A Virtual Translational Step from Classroom to Real World
The University of Michigan College of Pharmacy has been a leader in the implementation of team based learning (TBL) which is teaching pedagogy that “flips the classroom”. This active learning instruction was implemented to improve long-term learning outcomes by utilizing engaged, action-based learning experiences for students prior to their advanced pharmacy practice experiences (i.e. experiential education) where they interact with real life patients as a student pharmacist. While TBL implementation has been very successful within our curriculum and has allowed us to measure some of our outcomes , there is still a critical educational need for our students to actually practice what they have learned through TBL in an interactive fashion before directly working with real patients within the health care system. Therefore the purpose of this proposal is to obtain the resources necessary for the implementation of virtual patient simulation experiences within our therapeutic problem solving course series and to measure the impact of this intervention on student learning and outcomes. It is our expectation that virtual patient simulation implementation will add another significant and unique action-based learning experience within our curriculum and will further contribute to enhancing the critical thinking skills of our students.

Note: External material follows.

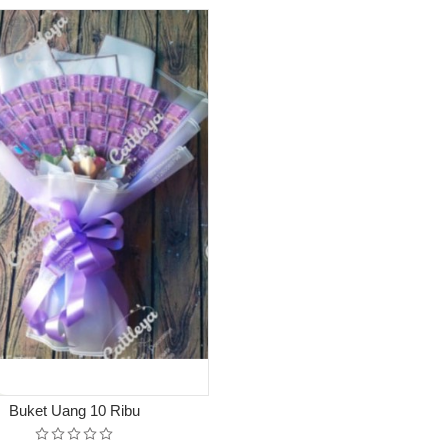
Buket Uang 10 Ribu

The funds accompanying this proposal allow us to secure a virtual simulation software program, which utilizes a branched-outcome decision-making process entitled Decision Simulation (www.DecisionSimulation.com). This type of simulation program is optimal for student learning because they will be able to immediately see the impact of their decisions related to medication therapy and how patient outcomes are directly related to these recommendations. Implementation of virtual patient simulations will have a significant potential to create a sustainable change in how our students are educated, as faculty can easily adapt and create new cases as new mediations become available or treatment guidelines change. Virtual simulation allows for critical reinforcement of the application principals taught within our TBL pedagogy and creates a necessary intermediate step between classroom and clinic that our curriculum is currently lacking. We feel that this one relatively simple change in how we teach our students will greatly enhance their ability to critically think and apply their knowledge to the real health care world.